Question

Find the residues of the given function at all poles. Take \(z=r e^{i \theta}\) \(0 \leq \theta<2 \pi\).$$\frac{\ln z}{(2 z-1)^{2}}$$

Short answer

The residue at the pole \(z = \frac{1}{2}\) is \(\frac{1}{2}\).

Step-by-step solution

- Identify the poles

The poles of the function can be found by analyzing the denominator \((2z-1)^2\). Solving \(2z-1=0\) gives \(z = \frac{1}{2}\). Therefore, the function has a pole at \(z = \frac{1}{2}\).

- Determine the order of the pole

The given pole at \(z = \frac{1}{2}\) is a second-order pole because the denominator is \( (2z-1)^2 \).

- Calculate the residue

To find the residue at a second-order pole \(z_0 = \frac{1}{2}\), use the formula: \[ \text{Res}(f, z_0) = \frac{d}{dz} \bigg( (z - z_0)^2 f(z) \bigg) \bigg|_{z = z_0} \]. Rewrite the function as \((z - \frac{1}{2})^2 \frac{\text{ln}(z)}{(2z-1)^2} = \frac{\text{ln}(z)}{4} \). Now differentiate \(\frac{\text{ln}(z)}{4} \) with respect to \(z\): \(\frac{d}{dz} \bigg( \frac{\text{ln}(z)}{4} \bigg) = \frac{d}{dz} \bigg( \frac{\text{ln}(z)}{4} \bigg) = \frac{1}{4z}\). Evaluate this derivative at \(z = \frac{1}{2}\): \[ \frac{1}{4 \frac{1}{2}} = \frac{1}{2} \]. So, the residue at \(z = \frac{1}{2}\) is \(\frac{1}{2}\).

Key concepts

Residues

In complex analysis, residues are a key concept used in many computations involving complex functions. A residue is the coefficient of \frac{1}{z-z_0} in the Laurent series expansion of a complex function around a singularity\ (pole)\, where\ \(z_0\) is the location of the singularity. The residue can provide valuable information about the behavior of the function near that singularity and is essential in evaluating complex integrals using the residue theorem.
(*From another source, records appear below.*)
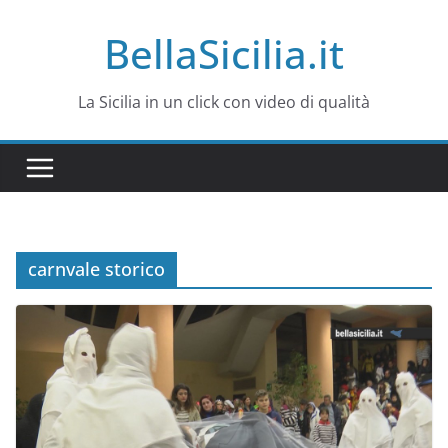
Salta
BellaSicilia.it
al
contenuto
La Sicilia in un click con video di qualità
carnvale storico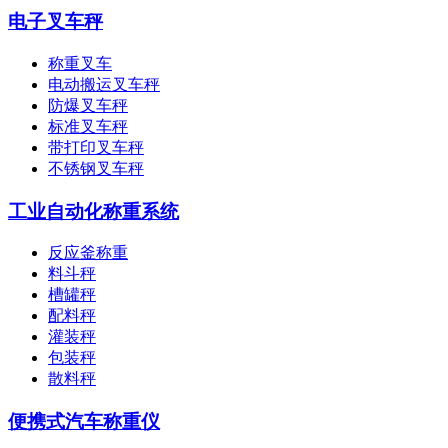
电子叉车秤
称重叉车
电动搬运叉车秤
防爆叉车秤
标准叉车秤
带打印叉车秤
不锈钢叉车秤
工业自动化称重系统
反应釜称重
料斗秤
槽罐秤
配料秤
灌装秤
包装秤
散料秤
便携式汽车称重仪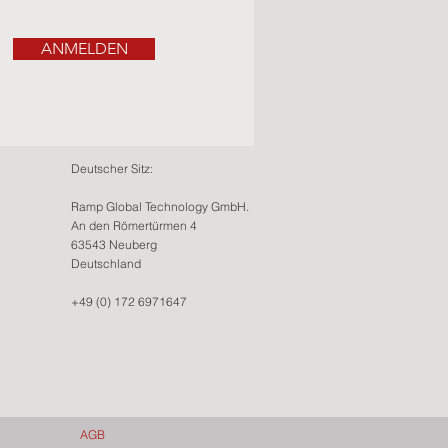
ANMELDEN
Deutscher Sitz:
Ramp Global Technology GmbH.
An den Römertürmen 4
63543 Neuberg
Deutschland
+49 (0) 172 6971647
AGB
• To find the residue, identify and expand the function into its Laurent series near the pole.
• The residue is the coefficient of the \frac1{z-z_0} \ term.
• For higher-order poles, special techniques (like differentiation) are used.

Poles

Poles are points where a complex function becomes unbounded. They are specific types of singularities that are central to the analysis of complex functions. Identifying the poles of a function involves analyzing its denominator for values that make the function undefined or infinite. Types of poles:

• Simple Poles: These are poles of order one, where the function grows without bound as \ \(z \rightarrow z_0 \). The term \ (\frac1{z-z_0}) \ appears in the Laurent series.
• Higher-order Poles: These occur when the function has a more rapid divergence than a simple pole. For example, a pole of order two has a Laurent series containing \ (\frac1{(z-z_0)^2}) \.

Second-Order Pole

A second-order pole is a singularity where the function's denominator has a quadratic term like \ (2z-1)^2 \ in our given problem. The steps to find the residue at a second-order pole are more intricate than for a simple pole.

• Identify the Pole: Solve the denominator \ (2z-1)^2 = 0 \ to find \ \(z = \frac1{2}\)
• Determine the Order: Recognize that the term \ (2z-1)^2 \ signifies a second-order pole.
• Calculate the Residue: Use the residue formula for second-order poles: \ \text{Res}(f, z_0) = \frac{d}{dz} \bigg( (z - z_0)^2 f(z) \bigg) \bigg|_{z = z_0} \.

Complex Functions

Complex functions form the backbone of complex analysis, an area of mathematics that deals with functions of a complex variable. These functions have a rich structure and exhibit fascinating properties not visible in real functions. Key Points to Understand Complex Functions:

• Analytic Functions: These are functions that are differentiable at every point in their domain. Differentiability implies that the function has a Taylor series expansion at each point.
• Singularities: Points where the function fails to be analytic. These include poles, branch points, and essential singularities.
• Laurent Series: This is a series expansion for functions near singularities, containing negative powers of \ \(z\).
• Residue Theorem: A powerful tool for evaluating integrals, it relates the sum of residues of a function inside a contour to the integral around that contour.